This page provides a brief overview of Server-side Rendering Service.
- Grafana dashboard for termbox service
- Grafana dashboard for envoy proxy, filtered for termbox
- Grafana dashboard for Termbox SSR Service Level Objective (SLO)
- Grafana dashboard for Wikidata alerts with a panel showing Termbox request errors (requests from MediaWiki to Termbox)
- Logstash, Logstash 2 (Todo: create some gadgets to see at a glance whether events are spiking, maybe consolidate this)
The service was introduced in 2019, to initially serve server-side rendered content of the Wikidata/Wikibase "term box", i.e. the part of item/property page UI where labels, descriptions and aliases are shown and could be edited.
The service is used as part of generating the HTML output sent from MediaWiki to user's browser.
There is a server-side and the client-side variant of the code, which are distributions of the same implementation.
The client-side variant is deployed into wikibase on a file system level through git sub modules.

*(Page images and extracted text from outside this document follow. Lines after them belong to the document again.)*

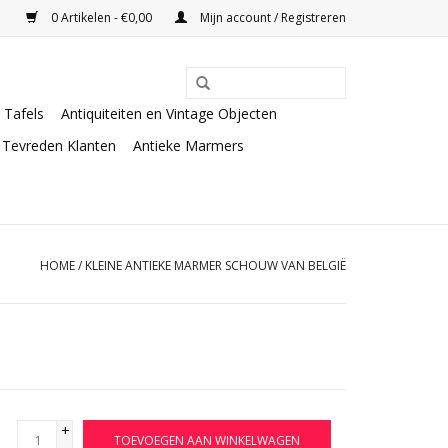
0 Artikelen - €0,00
Mijn account / Registreren
Tafels
Antiquiteiten en Vintage Objecten
Tevreden Klanten
Antieke Marmers
HOME
/
KLEINE ANTIEKE MARMER SCHOUW VAN BELGIË
+
TOEVOEGEN AAN WINKELWAGEN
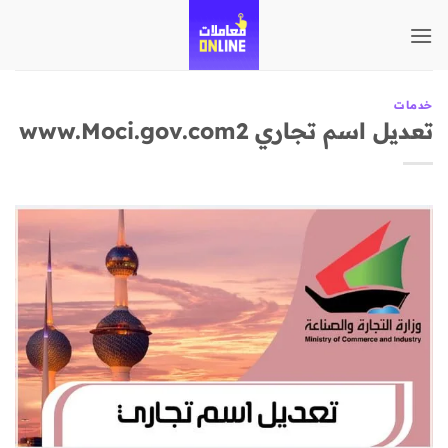
تخطي
للمحتوى
خدمات
تعديل اسم تجاري www.Moci.gov.com2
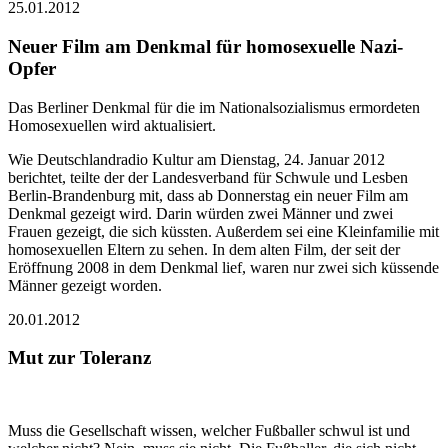
25.01.2012
Neuer Film am Denkmal für homosexuelle Nazi-
Opfer
Das Berliner Denkmal für die im Nationalsozialismus ermordeten
Homosexuellen wird aktualisiert.
Wie Deutschlandradio Kultur am Dienstag, 24. Januar 2012
berichtet, teilte der der Landesverband für Schwule und Lesben
Berlin-Brandenburg mit, dass ab Donnerstag ein neuer Film am
Denkmal gezeigt wird. Darin würden zwei Männer und zwei
Frauen gezeigt, die sich küssten. Außerdem sei eine Kleinfamilie mit
homosexuellen Eltern zu sehen. In dem alten Film, der seit der
Eröffnung 2008 in dem Denkmal lief, waren nur zwei sich küssende
Männer gezeigt worden.
20.01.2012
Mut zur Toleranz
Muss die Gesellschaft wissen, welcher Fußballer schwul ist und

In case of no configured server-side rendering service or a malfunctioning of it, the client-side code will act as a fallback.
The service uses Vue.js as the UI framework.
The service is deployed on the WMF services Kubernetes cluster using helm. This means that the service is packaged as a docker image. The docker image is built by the Deployment pipeline.
The images that are used in production can be found on the WMF docker registry which is missing a nice UI; the easiest way to see current images is this tool. New images are built, after code is merged to the master branch, automatically by the deployment pipeline.
The production clusters used on wikidata.org are managed using kubernetes and helm. These are also used for a staging instance as well as an instance for test.wikidata.org. The configuration for these can be found in the operations/deployment-charts repo. Details for applying those adjustments to the production clusters can be found at Migrating from scap-helm.
The instance used for beta is just run by docker. The configuration for this can be found in the git repo in the infrastructure folder. The instructions for applying those changes can also be found there.
Some useful metrics for monitoring the deployment can be found shown in grafana.
Sequence diagram "source code".
Initial deployment & load details
The initial responsibility of this service will be the rendering of the term box for wikidata items and properties for mobile web views.
Currently wikidata.org gets no more that 80k mobile web requests per day (including cached pages, and non item/property pages).
If we were to assume all of these requests were actually to item and property pages that were not cached this would result in this SSR service being hit 55 times per minute.
(In reality some of these page views are not to item or property pages, and some will be cached) so we are looking at no more than 1 call per second.
Availability objectives and accepted operational errors
The Service Level Objective (SLO) for the Termbox SSR is an error rate of less than 0.1%. The current error rate and numbers of errors can be seen at the Grafana Termbox SSR SLO dashboard.
That availability is impacted by errors triggered inside Termbox SSR (i.e. the NodeJS app living in Kubernetes) that are caused by operational or performance issues in MediaWiki. They are unavoidable to a degree and acceptable as long as their overall frequency stays low, see the SLO above. The bulk of those errors is constituted by the following three error messages:
timeout of 3000ms exceeded
- Some of these timeout errors seem to happen surprisingly often during the health checks that are run periodically (config, docs). This is judged to be strange but probably harmless.
- Disregarding the health checks that go to the unused datacenter above, these errors also seem to correspond almost perfectly to the errors logged in MediaWiki PHP logstash with the message
Wikibase\View\Termbox\Renderer\TermboxRemoteRenderer: Problem requesting from the remote serverand content
Request failed with status 0. Usually this means network failure or timeout
- That timeout for this connection going out from MediaWiki/PHP to the Termbox SSR is currently based on the wikibase default configuration
Request failed with status code 500
- i.e., the MediaWiki API having some server problem.
Request failed with status code 503
- These seem to be triggered by the Envoy Proxy that sits between the Termbox SSR and the MediaWiki API. More detailed information about that is available in another Phabricator comment.
These errors are discussed in more detail in a Phabricator comment. Detailed descriptions of them are visible on logstash. Note that there seems to be a bug in how Prometheus calculates the numbers shown in Grafana, so they can diverge from what is shown in logstash.
Debugging and Testing Production
To connect to the production services for testing use ssh port forwarding as follows:
ssh -4 -L 3030:termbox.svc.codfw.wmnet:3030 <username>@bast1002.wikimedia.org
You can alter the bastion host as needed. You can also alter the service e.g. eqiad vs codfw.